• Task instructions: Could you copy every line of the data that contains the word "dung"?

• Extracted entries:
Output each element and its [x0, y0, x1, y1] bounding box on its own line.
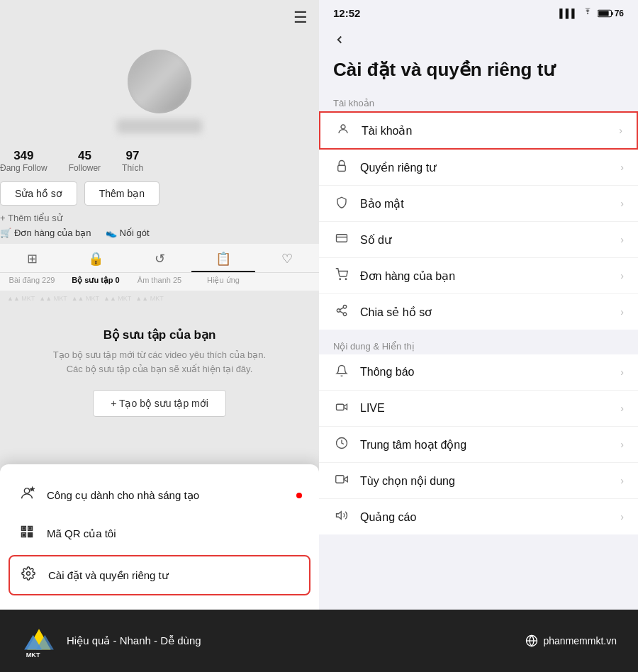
battery-icon: 76	[598, 9, 624, 18]
svg-point-0	[24, 488, 29, 493]
tab-navigation: ⊞ 🔒 ↺ 📋 ♡	[0, 244, 319, 273]
svg-point-24	[337, 309, 340, 313]
tab-bookmark[interactable]: 📋	[191, 244, 255, 272]
avatar	[128, 50, 191, 113]
activity-icon	[333, 437, 350, 452]
svg-rect-12	[30, 533, 33, 535]
ads-label: Quảng cáo	[360, 510, 620, 524]
noi-got-link[interactable]: 👟 Nối gót	[106, 228, 150, 238]
balance-label: Số dư	[360, 233, 620, 247]
wifi-icon	[582, 8, 593, 18]
settings-item-account[interactable]: Tài khoản ›	[319, 111, 638, 150]
cart-icon: 🛒	[0, 228, 11, 238]
posts-label: Bài đăng 229	[0, 273, 64, 291]
stat-likes[interactable]: 97 Thích	[122, 149, 143, 173]
settings-item-live[interactable]: LIVE ›	[319, 391, 638, 427]
add-friend-button[interactable]: Thêm bạn	[84, 181, 160, 206]
qr-icon	[17, 525, 37, 542]
section-label-account: Tài khoản	[319, 92, 638, 111]
tab-posts[interactable]: ⊞	[0, 244, 64, 272]
stat-following[interactable]: 349 Đang Follow	[0, 149, 47, 173]
menu-item-creator[interactable]: ★ Công cụ dành cho nhà sáng tạo	[0, 476, 319, 515]
settings-item-share[interactable]: Chia sẻ hồ sơ ›	[319, 294, 638, 330]
battery-percent: 76	[615, 9, 624, 18]
profile-links-row: 🛒 Đơn hàng của bạn 👟 Nối gót	[0, 228, 319, 238]
account-icon	[335, 123, 352, 138]
avatar-image	[128, 50, 191, 113]
hamburger-icon[interactable]: ☰	[293, 9, 308, 27]
svg-rect-19	[337, 235, 347, 242]
security-chevron: ›	[620, 198, 624, 209]
bio-link[interactable]: + Thêm tiểu sử	[0, 213, 319, 223]
activity-label: Trung tâm hoạt động	[360, 438, 620, 452]
globe-icon	[525, 634, 538, 647]
tab-lock[interactable]: 🔒	[64, 244, 128, 272]
settings-item-security[interactable]: Bảo mật ›	[319, 186, 638, 222]
account-label: Tài khoản	[362, 124, 619, 138]
svg-line-27	[340, 308, 343, 310]
creator-icon: ★	[17, 486, 37, 505]
back-button[interactable]	[319, 26, 360, 56]
collection-title: Bộ sưu tập của bạn	[103, 327, 216, 342]
settings-item-ads[interactable]: Quảng cáo ›	[319, 499, 638, 534]
edit-profile-button[interactable]: Sửa hồ sơ	[0, 181, 77, 206]
right-panel: 12:52 ▌▌▌ 76	[319, 0, 638, 610]
settings-item-privacy[interactable]: Quyền riêng tư ›	[319, 150, 638, 186]
orders-link[interactable]: 🛒 Đơn hàng của bạn	[0, 228, 91, 238]
content-pref-chevron: ›	[620, 475, 624, 486]
footer-right: phanmemmkt.vn	[525, 634, 617, 647]
ads-icon	[333, 509, 350, 525]
status-bar: 12:52 ▌▌▌ 76	[319, 0, 638, 26]
balance-chevron: ›	[620, 234, 624, 245]
status-time: 12:52	[333, 7, 360, 19]
status-icons: ▌▌▌ 76	[559, 8, 624, 18]
svg-rect-16	[598, 11, 608, 16]
likes-label: Thích	[122, 163, 143, 173]
svg-point-21	[340, 279, 341, 280]
security-label: Bảo mật	[360, 197, 620, 211]
notifications-chevron: ›	[620, 366, 624, 378]
profile-stats: 349 Đang Follow 45 Follower 97 Thích	[0, 149, 319, 173]
privacy-chevron: ›	[620, 162, 624, 173]
following-label: Đang Follow	[0, 163, 47, 173]
svg-text:MKT: MKT	[26, 651, 40, 659]
liked-label	[255, 273, 319, 291]
settings-item-balance[interactable]: Số dư ›	[319, 222, 638, 258]
settings-item-content-pref[interactable]: Tùy chọn nội dung ›	[319, 463, 638, 499]
left-panel: ☰ 349 Đang Follow 45 Follower 97 Thích	[0, 0, 319, 610]
tab-repost[interactable]: ↺	[128, 244, 191, 272]
create-collection-button[interactable]: + Tạo bộ sưu tập mới	[93, 390, 226, 417]
settings-group-content: Thông báo › LIVE ›	[319, 354, 638, 534]
content-pref-label: Tùy chọn nội dung	[360, 474, 620, 488]
settings-item-activity[interactable]: Trung tâm hoạt động ›	[319, 427, 638, 463]
privacy-icon	[333, 159, 350, 175]
notification-icon	[333, 364, 350, 380]
bottom-menu: ★ Công cụ dành cho nhà sáng tạo	[0, 464, 319, 610]
watermark-5: ▲▲ MKT	[135, 295, 163, 302]
notification-dot	[296, 493, 302, 498]
stat-followers[interactable]: 45 Follower	[69, 149, 101, 173]
svg-point-22	[345, 279, 347, 280]
watermark-row: ▲▲ MKT ▲▲ MKT ▲▲ MKT ▲▲ MKT ▲▲ MKT	[0, 291, 319, 306]
live-chevron: ›	[620, 403, 624, 414]
settings-item-orders[interactable]: Đơn hàng của bạn ›	[319, 258, 638, 294]
followers-count: 45	[78, 149, 91, 163]
share-profile-label: Chia sẻ hồ sơ	[360, 306, 620, 319]
svg-rect-7	[29, 527, 31, 530]
menu-item-settings[interactable]: Cài đặt và quyền riêng tư	[9, 555, 310, 595]
privacy-label: Quyền riêng tư	[360, 161, 620, 174]
svg-rect-18	[338, 165, 346, 171]
section-label-content: Nội dung & Hiển thị	[319, 335, 638, 354]
footer-website[interactable]: phanmemmkt.vn	[544, 635, 617, 646]
qr-label: Mã QR của tôi	[47, 527, 116, 540]
collection-desc: Tạo bộ sưu tập mới từ các video yêu thíc…	[53, 348, 266, 376]
tab-heart[interactable]: ♡	[255, 244, 319, 272]
ads-chevron: ›	[620, 511, 624, 522]
watermark-4: ▲▲ MKT	[103, 295, 131, 302]
orders-label: Đơn hàng của bạn	[360, 269, 620, 283]
menu-item-qr[interactable]: Mã QR của tôi	[0, 515, 319, 552]
settings-title: Cài đặt và quyền riêng tư	[319, 56, 638, 92]
sounds-label: Âm thanh 25	[128, 273, 191, 291]
svg-point-13	[27, 572, 30, 576]
settings-item-notifications[interactable]: Thông báo ›	[319, 354, 638, 391]
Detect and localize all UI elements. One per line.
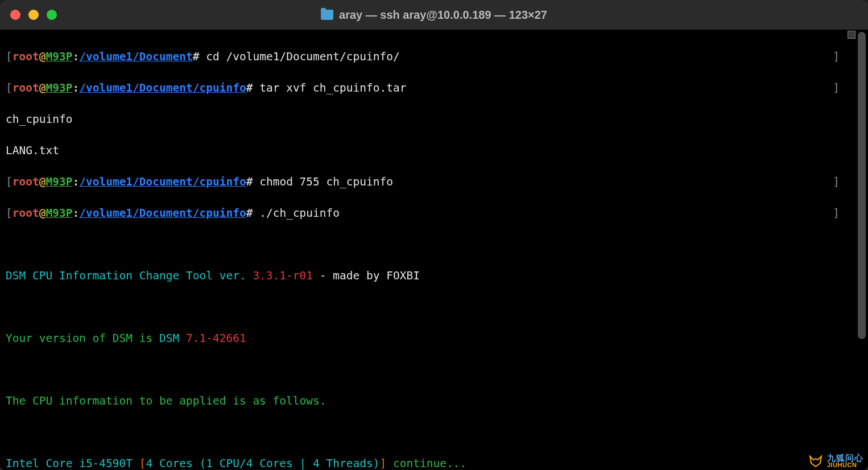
close-button[interactable] — [10, 10, 20, 20]
command-text: tar xvf ch_cpuinfo.tar — [253, 81, 406, 94]
watermark-text: 九狐问心 JIUHUCN — [827, 453, 863, 468]
terminal-content[interactable]: [root@M93P:/volume1/Document# cd /volume… — [0, 30, 868, 470]
titlebar[interactable]: aray — ssh aray@10.0.0.189 — 123×27 — [0, 0, 868, 30]
window-title-text: aray — ssh aray@10.0.0.189 — 123×27 — [339, 9, 547, 22]
terminal-window: aray — ssh aray@10.0.0.189 — 123×27 [roo… — [0, 0, 868, 470]
terminal-line: [root@M93P:/volume1/Document/cpuinfo# ta… — [6, 80, 862, 96]
blank-line — [6, 237, 862, 253]
fox-icon — [808, 453, 824, 469]
minimize-button[interactable] — [28, 10, 39, 20]
command-text: chmod 755 ch_cpuinfo — [253, 175, 393, 188]
terminal-line: [root@M93P:/volume1/Document# cd /volume… — [6, 49, 862, 65]
blank-line — [6, 299, 862, 315]
terminal-output: ch_cpuinfo — [6, 112, 862, 127]
dsm-version-line: Your version of DSM is DSM 7.1-42661 — [6, 331, 862, 347]
terminal-line: [root@M93P:/volume1/Document/cpuinfo# ./… — [6, 205, 862, 221]
command-text: cd /volume1/Document/cpuinfo/ — [200, 50, 400, 63]
traffic-lights — [10, 10, 57, 20]
blank-line — [6, 424, 862, 440]
command-text: ./ch_cpuinfo — [253, 207, 340, 220]
folder-icon — [321, 10, 333, 20]
cpu-info-line: Intel Core i5-4590T [4 Cores (1 CPU/4 Co… — [6, 456, 862, 471]
maximize-button[interactable] — [47, 10, 57, 20]
watermark: 九狐问心 JIUHUCN — [808, 453, 863, 469]
side-widget-icon[interactable] — [848, 31, 855, 39]
terminal-output: LANG.txt — [6, 143, 862, 159]
cpu-apply-line: The CPU information to be applied is as … — [6, 393, 862, 409]
terminal-line: [root@M93P:/volume1/Document/cpuinfo# ch… — [6, 174, 862, 190]
tool-header: DSM CPU Information Change Tool ver. 3.3… — [6, 268, 862, 284]
scrollbar[interactable] — [858, 32, 866, 339]
window-title: aray — ssh aray@10.0.0.189 — 123×27 — [321, 9, 547, 22]
blank-line — [6, 362, 862, 378]
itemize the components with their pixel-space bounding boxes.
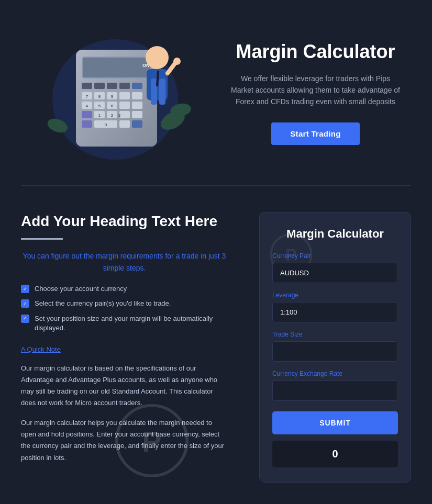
svg-rect-9: [82, 83, 92, 89]
svg-text:0: 0: [105, 122, 107, 127]
leverage-group: Leverage: [272, 292, 398, 322]
svg-text:9: 9: [111, 94, 114, 99]
svg-rect-25: [119, 102, 130, 109]
step-2-text: Select the currency pair(s) you'd like t…: [35, 299, 171, 308]
svg-text:2: 2: [111, 113, 114, 118]
svg-rect-33: [119, 111, 130, 118]
step-icon-3: [21, 315, 29, 323]
svg-rect-13: [132, 83, 142, 89]
hero-title: Margin Calculator: [230, 40, 401, 63]
svg-rect-10: [94, 83, 105, 89]
svg-rect-11: [107, 83, 117, 89]
svg-point-49: [173, 58, 181, 65]
svg-text:P: P: [142, 425, 161, 458]
leverage-input[interactable]: [272, 302, 398, 322]
content-left: Add Your Heading Text Here You can figur…: [21, 212, 238, 472]
trade-size-group: Trade Size: [272, 331, 398, 362]
hero-subtitle: We offer flexible leverage for traders w…: [230, 73, 401, 108]
step-1-text: Choose your account currency: [35, 284, 127, 294]
svg-text:6: 6: [111, 104, 114, 108]
list-item: Choose your account currency: [21, 284, 228, 294]
svg-rect-45: [151, 79, 157, 105]
watermark-icon: P: [115, 404, 189, 477]
content-highlight: You can figure out the margin requiremen…: [21, 250, 228, 274]
svg-rect-12: [119, 83, 130, 89]
quick-note-link[interactable]: A Quick Note: [21, 345, 228, 353]
list-item: Set your position size and your margin w…: [21, 314, 228, 333]
hero-illustration-container: ON 7 8 9: [31, 21, 209, 164]
start-trading-button[interactable]: Start Trading: [271, 122, 359, 145]
svg-rect-7: [83, 58, 150, 77]
submit-button[interactable]: SUBMIT: [272, 411, 398, 434]
calc-card-title: Margin Calculator: [272, 227, 398, 241]
trade-size-label: Trade Size: [272, 331, 398, 338]
exchange-rate-group: Currency Exchange Rate: [272, 370, 398, 401]
calculator-card: P Margin Calculator Currency Pair Levera…: [259, 212, 411, 483]
svg-rect-34: [132, 111, 142, 118]
step-3-text: Set your position size and your margin w…: [35, 314, 228, 333]
svg-point-43: [146, 46, 169, 69]
leverage-label: Leverage: [272, 292, 398, 299]
result-display: 0: [272, 441, 398, 467]
svg-rect-18: [132, 92, 142, 99]
svg-rect-26: [132, 102, 142, 109]
content-paragraph-1: Our margin calculator is based on the sp…: [21, 363, 228, 409]
heading-underline: [21, 238, 63, 240]
svg-rect-46: [159, 79, 165, 105]
svg-text:5: 5: [98, 104, 101, 108]
exchange-rate-input[interactable]: [272, 380, 398, 401]
svg-text:4: 4: [86, 104, 88, 108]
svg-rect-38: [82, 120, 92, 128]
svg-text:1: 1: [98, 113, 101, 118]
steps-list: Choose your account currency Select the …: [21, 284, 228, 333]
svg-text:3: 3: [118, 113, 121, 118]
exchange-rate-label: Currency Exchange Rate: [272, 370, 398, 377]
currency-pair-group: Currency Pair: [272, 252, 398, 283]
list-item: Select the currency pair(s) you'd like t…: [21, 299, 228, 308]
svg-text:8: 8: [98, 94, 101, 99]
svg-text:7: 7: [86, 94, 88, 99]
svg-rect-30: [82, 111, 92, 118]
step-icon-2: [21, 299, 29, 308]
content-section: Add Your Heading Text Here You can figur…: [0, 186, 432, 504]
svg-rect-17: [119, 92, 130, 99]
currency-pair-input[interactable]: [272, 263, 398, 283]
step-icon-1: [21, 285, 29, 293]
hero-section: ON 7 8 9: [0, 0, 432, 185]
svg-rect-41: [132, 120, 142, 128]
content-heading: Add Your Heading Text Here: [21, 212, 228, 231]
hero-illustration: ON 7 8 9: [31, 21, 199, 162]
currency-pair-label: Currency Pair: [272, 252, 398, 260]
svg-rect-40: [119, 120, 130, 128]
hero-content: Margin Calculator We offer flexible leve…: [209, 40, 401, 144]
trade-size-input[interactable]: [272, 341, 398, 362]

• Answer for the task:
settings-item-content-pref[interactable]: Tùy chọn nội dung ›	[319, 463, 638, 499]
content-pref-label: Tùy chọn nội dung	[360, 474, 620, 488]
section-label-content: Nội dung & Hiển thị	[319, 335, 638, 354]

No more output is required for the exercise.